• [EXERCISE DIRECTIONS] Count every line of the listing where the string "right" occurs, and reply with the count alone.

• [TASK MATERIAL]

Content starts

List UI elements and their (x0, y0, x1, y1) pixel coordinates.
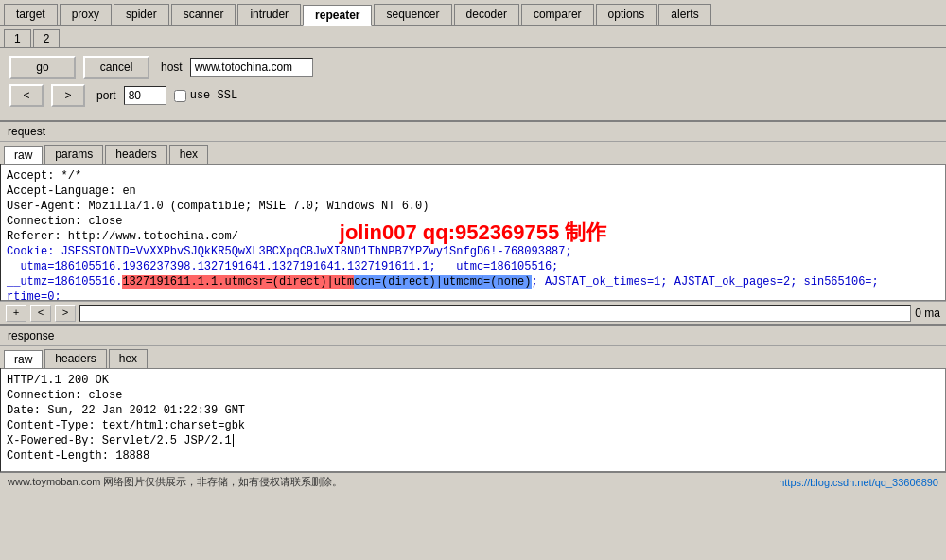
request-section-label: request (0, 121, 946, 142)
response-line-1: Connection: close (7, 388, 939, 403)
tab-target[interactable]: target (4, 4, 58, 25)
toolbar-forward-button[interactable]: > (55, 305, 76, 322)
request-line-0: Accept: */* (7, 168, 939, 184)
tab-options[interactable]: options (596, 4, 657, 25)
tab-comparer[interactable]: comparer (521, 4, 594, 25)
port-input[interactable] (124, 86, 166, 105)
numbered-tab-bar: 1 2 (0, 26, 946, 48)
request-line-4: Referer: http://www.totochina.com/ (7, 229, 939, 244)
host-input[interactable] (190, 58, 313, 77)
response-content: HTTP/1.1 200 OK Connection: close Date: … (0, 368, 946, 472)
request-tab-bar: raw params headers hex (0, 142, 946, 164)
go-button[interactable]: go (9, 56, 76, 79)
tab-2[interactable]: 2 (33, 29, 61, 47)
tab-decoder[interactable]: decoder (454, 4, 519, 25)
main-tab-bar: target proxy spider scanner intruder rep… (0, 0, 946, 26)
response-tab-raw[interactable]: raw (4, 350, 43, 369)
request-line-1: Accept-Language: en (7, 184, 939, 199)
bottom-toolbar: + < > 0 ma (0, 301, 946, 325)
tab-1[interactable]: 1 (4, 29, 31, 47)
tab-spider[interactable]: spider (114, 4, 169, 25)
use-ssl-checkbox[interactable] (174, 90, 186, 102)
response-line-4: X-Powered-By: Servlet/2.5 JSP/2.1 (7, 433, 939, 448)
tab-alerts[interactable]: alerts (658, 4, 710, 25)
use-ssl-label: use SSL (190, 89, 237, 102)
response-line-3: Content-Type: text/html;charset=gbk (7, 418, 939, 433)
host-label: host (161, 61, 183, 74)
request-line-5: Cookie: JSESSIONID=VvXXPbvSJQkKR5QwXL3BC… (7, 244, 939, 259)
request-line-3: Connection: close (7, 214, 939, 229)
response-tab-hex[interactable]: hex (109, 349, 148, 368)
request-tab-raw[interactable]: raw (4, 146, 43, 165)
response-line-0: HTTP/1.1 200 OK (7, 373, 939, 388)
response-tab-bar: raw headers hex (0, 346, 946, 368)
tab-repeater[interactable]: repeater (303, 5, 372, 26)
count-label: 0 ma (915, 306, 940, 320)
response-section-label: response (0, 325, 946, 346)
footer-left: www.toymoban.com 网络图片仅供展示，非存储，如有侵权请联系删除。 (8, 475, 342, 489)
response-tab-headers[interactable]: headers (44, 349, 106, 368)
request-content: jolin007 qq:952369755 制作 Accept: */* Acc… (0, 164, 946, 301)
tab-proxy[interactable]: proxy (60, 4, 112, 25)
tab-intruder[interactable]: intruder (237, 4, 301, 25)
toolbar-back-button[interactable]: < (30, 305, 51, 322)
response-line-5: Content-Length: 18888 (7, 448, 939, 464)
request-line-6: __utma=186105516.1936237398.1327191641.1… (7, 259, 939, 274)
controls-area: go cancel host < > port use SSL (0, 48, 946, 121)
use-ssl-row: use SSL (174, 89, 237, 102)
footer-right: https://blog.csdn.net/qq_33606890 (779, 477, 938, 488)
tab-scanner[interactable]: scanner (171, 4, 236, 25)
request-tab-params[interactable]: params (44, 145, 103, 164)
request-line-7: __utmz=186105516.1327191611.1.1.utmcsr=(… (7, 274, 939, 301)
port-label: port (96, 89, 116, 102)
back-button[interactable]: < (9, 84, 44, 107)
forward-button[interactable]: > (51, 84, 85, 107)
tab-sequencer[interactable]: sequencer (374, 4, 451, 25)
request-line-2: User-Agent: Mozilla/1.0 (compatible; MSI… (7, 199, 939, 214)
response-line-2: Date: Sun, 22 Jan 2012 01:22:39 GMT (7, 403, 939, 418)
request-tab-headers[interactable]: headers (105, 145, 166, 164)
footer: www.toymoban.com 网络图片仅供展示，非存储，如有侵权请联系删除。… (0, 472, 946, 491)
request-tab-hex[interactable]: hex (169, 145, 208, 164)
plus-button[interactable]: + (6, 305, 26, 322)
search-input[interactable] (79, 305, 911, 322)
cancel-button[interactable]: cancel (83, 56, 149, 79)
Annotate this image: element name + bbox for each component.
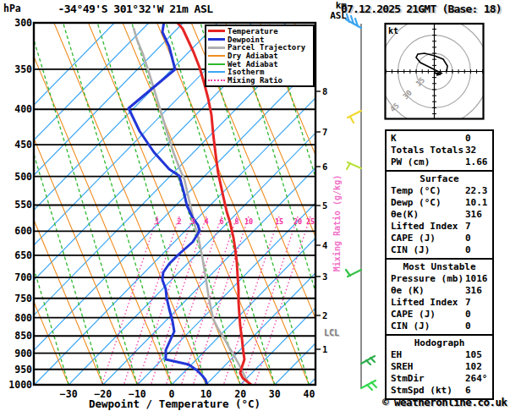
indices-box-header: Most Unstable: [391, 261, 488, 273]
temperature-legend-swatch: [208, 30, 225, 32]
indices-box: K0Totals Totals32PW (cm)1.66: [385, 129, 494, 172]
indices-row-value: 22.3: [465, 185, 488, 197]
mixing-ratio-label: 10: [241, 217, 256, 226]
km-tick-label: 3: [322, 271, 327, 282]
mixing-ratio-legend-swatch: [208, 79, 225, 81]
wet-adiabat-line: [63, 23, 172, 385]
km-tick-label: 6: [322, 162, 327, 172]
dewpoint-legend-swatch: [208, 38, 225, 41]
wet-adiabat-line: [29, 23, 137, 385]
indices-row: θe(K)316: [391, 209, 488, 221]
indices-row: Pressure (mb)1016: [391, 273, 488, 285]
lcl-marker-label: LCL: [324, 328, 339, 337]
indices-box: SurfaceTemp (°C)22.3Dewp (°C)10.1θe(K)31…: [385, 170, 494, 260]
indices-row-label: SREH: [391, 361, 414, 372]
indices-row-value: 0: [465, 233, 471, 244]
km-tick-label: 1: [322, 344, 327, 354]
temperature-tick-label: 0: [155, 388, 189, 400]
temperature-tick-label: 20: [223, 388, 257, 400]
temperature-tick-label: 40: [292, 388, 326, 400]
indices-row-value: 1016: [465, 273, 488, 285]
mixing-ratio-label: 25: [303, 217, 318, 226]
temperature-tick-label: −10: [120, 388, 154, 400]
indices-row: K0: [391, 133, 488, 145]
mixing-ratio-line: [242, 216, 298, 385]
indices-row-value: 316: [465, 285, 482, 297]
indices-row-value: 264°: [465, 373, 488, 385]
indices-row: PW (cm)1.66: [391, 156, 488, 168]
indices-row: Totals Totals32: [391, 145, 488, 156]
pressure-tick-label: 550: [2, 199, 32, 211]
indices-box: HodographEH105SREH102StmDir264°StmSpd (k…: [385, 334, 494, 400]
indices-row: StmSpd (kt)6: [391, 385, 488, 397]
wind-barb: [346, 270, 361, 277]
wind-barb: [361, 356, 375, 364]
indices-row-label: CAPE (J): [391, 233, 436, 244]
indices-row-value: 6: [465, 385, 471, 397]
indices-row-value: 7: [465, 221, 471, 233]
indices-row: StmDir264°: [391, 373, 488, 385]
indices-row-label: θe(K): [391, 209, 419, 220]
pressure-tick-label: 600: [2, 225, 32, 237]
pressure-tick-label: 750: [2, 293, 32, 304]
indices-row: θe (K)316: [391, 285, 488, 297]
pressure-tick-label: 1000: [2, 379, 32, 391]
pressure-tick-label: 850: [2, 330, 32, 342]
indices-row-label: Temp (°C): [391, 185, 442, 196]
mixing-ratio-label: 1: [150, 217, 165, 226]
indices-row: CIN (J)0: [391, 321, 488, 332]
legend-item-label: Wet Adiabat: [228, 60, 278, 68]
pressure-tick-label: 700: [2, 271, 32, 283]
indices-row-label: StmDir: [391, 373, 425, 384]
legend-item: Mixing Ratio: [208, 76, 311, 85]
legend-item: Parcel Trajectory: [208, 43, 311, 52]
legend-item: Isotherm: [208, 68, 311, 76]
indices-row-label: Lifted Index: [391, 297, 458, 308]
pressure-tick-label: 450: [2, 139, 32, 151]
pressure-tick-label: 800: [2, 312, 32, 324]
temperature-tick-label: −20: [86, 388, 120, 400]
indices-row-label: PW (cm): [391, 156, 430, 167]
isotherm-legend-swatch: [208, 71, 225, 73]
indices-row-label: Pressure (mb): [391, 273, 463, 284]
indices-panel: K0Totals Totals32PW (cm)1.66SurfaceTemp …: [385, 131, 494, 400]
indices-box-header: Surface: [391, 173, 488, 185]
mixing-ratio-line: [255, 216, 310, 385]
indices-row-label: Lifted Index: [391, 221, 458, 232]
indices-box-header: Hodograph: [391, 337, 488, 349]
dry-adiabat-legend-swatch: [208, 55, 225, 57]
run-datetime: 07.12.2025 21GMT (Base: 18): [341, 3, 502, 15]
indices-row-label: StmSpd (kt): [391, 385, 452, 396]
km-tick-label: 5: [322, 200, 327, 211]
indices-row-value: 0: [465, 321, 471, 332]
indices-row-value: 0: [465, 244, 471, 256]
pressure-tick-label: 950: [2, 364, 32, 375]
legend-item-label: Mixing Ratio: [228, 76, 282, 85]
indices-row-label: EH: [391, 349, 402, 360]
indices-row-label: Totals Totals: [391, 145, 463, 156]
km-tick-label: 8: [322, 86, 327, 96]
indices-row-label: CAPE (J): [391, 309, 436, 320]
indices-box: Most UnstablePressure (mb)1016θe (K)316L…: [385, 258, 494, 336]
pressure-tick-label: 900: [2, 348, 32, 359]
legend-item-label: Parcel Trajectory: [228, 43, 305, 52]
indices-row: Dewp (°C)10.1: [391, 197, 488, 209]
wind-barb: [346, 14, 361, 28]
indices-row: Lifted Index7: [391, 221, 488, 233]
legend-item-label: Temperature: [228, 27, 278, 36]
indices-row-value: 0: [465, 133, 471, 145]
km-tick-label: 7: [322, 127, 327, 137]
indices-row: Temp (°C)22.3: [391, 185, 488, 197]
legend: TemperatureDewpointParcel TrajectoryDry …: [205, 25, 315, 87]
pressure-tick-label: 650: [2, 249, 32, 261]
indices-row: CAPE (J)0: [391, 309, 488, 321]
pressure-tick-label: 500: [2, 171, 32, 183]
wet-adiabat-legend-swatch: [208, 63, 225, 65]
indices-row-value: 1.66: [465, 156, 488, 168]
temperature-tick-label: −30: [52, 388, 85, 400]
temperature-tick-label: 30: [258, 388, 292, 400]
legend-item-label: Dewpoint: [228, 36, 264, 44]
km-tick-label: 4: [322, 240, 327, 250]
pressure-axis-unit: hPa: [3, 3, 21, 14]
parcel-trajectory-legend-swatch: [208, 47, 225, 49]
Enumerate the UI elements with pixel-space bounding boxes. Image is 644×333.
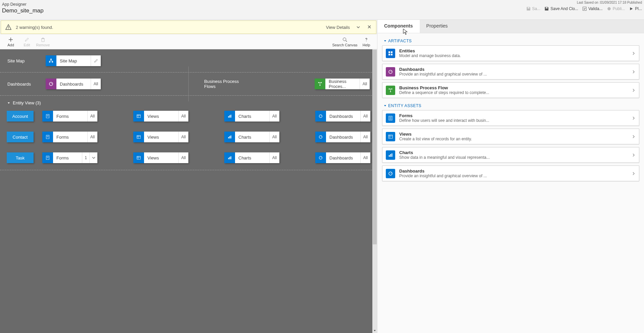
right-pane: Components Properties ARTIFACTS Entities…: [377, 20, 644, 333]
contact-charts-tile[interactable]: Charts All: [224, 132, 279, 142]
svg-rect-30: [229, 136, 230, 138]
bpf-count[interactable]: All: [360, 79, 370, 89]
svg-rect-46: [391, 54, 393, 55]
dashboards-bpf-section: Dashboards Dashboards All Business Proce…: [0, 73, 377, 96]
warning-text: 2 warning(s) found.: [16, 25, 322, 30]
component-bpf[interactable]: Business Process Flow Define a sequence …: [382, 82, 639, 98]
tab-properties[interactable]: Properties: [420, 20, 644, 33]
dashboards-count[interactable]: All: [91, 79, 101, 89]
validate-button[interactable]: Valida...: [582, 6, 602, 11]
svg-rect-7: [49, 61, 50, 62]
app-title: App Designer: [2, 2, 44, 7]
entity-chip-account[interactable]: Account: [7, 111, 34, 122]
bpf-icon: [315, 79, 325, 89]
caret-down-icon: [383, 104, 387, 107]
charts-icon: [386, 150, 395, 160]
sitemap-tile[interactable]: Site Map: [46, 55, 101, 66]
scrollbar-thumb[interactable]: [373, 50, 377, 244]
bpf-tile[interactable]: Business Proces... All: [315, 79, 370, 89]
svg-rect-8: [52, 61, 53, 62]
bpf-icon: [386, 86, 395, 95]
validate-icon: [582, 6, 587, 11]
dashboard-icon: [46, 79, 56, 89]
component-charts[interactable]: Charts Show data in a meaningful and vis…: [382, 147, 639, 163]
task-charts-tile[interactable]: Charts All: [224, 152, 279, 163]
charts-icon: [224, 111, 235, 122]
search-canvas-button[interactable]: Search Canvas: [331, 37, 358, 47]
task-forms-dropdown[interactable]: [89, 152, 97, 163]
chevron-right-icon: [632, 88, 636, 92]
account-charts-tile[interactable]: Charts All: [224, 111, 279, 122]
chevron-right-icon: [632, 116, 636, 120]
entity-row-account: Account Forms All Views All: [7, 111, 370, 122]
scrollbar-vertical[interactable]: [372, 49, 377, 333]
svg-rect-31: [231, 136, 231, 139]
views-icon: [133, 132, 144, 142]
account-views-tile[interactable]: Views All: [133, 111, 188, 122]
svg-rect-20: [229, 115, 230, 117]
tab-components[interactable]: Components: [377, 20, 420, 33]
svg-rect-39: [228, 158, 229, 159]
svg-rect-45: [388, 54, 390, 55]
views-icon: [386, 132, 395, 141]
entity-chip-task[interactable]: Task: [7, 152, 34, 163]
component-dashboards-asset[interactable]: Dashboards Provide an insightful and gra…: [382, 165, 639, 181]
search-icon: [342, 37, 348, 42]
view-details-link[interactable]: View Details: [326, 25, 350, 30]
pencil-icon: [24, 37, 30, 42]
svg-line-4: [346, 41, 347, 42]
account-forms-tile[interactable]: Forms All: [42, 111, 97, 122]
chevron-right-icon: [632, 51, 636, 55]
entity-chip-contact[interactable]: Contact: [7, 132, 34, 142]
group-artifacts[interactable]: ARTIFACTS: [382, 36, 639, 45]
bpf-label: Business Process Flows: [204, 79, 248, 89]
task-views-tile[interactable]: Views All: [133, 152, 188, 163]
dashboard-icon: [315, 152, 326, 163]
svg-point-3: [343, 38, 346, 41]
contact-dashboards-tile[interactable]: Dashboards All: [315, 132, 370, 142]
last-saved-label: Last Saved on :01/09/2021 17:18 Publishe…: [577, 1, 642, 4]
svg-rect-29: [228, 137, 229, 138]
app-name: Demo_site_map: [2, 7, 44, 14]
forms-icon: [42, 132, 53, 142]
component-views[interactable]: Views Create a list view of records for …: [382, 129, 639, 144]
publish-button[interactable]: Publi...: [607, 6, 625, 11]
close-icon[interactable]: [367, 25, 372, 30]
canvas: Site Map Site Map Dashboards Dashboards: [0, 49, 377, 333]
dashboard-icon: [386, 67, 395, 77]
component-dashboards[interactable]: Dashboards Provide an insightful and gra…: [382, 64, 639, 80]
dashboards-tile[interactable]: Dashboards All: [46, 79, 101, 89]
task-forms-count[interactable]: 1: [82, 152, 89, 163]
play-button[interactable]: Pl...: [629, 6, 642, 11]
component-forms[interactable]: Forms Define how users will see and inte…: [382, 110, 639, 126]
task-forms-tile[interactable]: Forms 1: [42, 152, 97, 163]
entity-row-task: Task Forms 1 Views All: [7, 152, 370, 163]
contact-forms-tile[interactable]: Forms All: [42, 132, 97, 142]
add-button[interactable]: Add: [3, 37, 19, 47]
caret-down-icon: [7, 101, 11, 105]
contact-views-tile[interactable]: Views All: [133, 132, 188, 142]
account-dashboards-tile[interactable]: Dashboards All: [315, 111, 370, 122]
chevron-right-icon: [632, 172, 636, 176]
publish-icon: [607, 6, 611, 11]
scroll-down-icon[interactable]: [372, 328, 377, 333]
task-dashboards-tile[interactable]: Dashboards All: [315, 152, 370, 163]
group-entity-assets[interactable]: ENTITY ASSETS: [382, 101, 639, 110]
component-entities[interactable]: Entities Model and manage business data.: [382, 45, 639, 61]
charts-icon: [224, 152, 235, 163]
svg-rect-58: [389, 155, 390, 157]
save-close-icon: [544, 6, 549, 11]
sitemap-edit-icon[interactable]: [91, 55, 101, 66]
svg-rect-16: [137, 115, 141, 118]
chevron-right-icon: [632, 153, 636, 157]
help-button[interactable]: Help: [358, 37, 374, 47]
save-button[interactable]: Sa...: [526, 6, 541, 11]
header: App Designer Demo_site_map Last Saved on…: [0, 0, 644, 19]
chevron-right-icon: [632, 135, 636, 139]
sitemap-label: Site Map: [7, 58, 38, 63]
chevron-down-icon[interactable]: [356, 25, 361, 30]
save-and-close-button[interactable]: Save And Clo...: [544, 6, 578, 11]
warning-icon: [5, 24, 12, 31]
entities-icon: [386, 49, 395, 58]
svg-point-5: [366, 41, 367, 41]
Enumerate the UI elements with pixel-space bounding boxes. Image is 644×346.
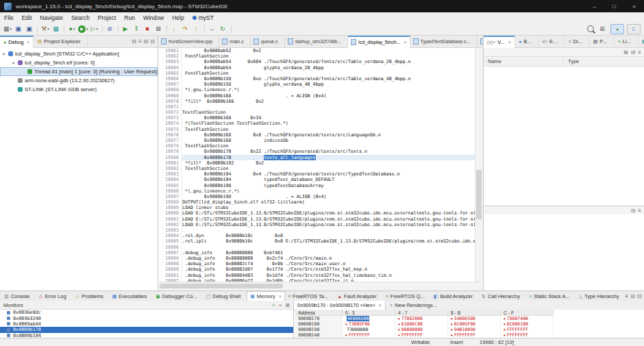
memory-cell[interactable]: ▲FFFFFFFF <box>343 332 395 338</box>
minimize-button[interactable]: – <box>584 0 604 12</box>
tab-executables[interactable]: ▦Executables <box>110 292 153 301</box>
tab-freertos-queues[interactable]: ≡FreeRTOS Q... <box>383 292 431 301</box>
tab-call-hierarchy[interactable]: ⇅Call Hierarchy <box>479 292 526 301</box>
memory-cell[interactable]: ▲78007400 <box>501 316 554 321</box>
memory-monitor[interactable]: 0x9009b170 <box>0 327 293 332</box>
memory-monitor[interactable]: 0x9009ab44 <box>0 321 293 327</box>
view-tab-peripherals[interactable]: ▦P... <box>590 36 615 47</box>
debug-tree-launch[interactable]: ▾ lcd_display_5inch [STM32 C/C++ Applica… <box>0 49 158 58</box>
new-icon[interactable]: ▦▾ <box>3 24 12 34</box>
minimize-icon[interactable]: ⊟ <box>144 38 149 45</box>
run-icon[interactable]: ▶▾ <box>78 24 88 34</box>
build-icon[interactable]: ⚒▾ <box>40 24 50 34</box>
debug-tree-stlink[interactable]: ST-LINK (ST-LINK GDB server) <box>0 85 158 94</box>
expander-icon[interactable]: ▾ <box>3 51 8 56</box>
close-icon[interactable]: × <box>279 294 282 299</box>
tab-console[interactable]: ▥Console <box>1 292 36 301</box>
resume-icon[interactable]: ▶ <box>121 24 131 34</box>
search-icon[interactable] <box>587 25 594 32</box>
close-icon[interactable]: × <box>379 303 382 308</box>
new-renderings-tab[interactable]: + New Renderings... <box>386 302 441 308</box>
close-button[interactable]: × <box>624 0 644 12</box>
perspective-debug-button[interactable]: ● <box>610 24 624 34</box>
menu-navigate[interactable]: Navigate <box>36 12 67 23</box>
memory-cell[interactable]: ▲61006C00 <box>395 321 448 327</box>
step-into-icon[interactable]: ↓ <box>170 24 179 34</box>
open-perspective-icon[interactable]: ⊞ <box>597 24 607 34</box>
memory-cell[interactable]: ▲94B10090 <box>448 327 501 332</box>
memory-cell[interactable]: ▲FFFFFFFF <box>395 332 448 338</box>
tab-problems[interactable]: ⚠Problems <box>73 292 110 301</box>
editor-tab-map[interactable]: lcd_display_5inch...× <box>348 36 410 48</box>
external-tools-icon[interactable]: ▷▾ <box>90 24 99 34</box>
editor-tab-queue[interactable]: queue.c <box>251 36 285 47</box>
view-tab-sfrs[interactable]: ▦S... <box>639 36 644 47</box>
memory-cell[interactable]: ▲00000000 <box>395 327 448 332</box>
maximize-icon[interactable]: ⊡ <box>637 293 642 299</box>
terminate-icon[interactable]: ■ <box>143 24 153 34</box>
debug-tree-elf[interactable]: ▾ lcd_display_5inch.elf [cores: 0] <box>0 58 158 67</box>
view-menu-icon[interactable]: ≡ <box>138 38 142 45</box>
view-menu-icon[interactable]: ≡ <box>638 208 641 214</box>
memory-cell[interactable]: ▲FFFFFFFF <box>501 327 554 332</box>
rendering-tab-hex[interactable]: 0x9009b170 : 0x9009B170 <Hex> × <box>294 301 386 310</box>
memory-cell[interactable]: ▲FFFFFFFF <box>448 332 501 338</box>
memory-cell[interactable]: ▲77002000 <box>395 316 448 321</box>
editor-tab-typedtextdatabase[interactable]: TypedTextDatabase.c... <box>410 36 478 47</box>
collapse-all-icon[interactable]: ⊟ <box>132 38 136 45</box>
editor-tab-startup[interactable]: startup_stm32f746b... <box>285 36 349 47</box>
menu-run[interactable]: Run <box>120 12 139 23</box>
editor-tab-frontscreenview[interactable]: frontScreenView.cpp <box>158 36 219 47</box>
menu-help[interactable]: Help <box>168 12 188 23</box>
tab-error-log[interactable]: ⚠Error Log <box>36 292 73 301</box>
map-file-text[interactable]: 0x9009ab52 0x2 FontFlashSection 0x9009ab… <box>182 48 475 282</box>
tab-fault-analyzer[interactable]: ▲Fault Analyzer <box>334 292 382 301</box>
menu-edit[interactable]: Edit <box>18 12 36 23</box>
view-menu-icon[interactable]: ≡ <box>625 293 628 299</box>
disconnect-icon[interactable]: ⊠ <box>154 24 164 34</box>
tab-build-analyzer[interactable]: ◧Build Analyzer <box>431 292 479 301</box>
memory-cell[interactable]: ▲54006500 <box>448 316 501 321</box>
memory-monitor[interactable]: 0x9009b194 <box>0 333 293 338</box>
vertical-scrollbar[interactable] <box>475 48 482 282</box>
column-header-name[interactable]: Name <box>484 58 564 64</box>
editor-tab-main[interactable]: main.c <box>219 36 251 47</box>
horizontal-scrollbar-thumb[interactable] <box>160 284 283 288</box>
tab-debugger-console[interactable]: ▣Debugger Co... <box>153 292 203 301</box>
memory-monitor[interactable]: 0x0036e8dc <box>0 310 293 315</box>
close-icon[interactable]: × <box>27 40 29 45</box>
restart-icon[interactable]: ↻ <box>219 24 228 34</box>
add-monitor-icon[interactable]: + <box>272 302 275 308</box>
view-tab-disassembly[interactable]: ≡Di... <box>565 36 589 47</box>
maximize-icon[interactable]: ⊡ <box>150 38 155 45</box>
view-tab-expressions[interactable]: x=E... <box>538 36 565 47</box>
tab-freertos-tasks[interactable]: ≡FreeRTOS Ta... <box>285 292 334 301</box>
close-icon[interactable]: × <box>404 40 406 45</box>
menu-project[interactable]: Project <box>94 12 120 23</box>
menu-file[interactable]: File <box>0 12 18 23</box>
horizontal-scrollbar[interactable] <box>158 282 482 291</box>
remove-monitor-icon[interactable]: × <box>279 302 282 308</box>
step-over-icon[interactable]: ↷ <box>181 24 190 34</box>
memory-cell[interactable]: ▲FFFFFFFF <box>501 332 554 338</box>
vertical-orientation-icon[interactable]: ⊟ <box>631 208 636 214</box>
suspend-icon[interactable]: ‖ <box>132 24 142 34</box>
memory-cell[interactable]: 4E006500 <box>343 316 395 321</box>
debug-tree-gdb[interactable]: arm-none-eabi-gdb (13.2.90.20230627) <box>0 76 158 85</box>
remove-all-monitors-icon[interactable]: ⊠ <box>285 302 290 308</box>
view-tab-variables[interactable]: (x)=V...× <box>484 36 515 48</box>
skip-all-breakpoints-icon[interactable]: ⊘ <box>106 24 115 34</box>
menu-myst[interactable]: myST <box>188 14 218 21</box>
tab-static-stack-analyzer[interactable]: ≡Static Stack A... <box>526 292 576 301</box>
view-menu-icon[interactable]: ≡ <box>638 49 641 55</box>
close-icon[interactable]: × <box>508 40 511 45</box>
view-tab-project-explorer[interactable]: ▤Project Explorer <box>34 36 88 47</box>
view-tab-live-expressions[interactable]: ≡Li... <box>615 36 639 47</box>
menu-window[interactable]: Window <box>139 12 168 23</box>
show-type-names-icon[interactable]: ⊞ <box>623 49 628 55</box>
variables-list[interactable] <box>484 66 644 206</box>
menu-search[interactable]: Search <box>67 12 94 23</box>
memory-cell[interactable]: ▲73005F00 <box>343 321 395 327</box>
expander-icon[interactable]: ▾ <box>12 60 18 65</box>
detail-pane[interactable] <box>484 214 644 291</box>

Content ends

• [TASK RESPONSE] 8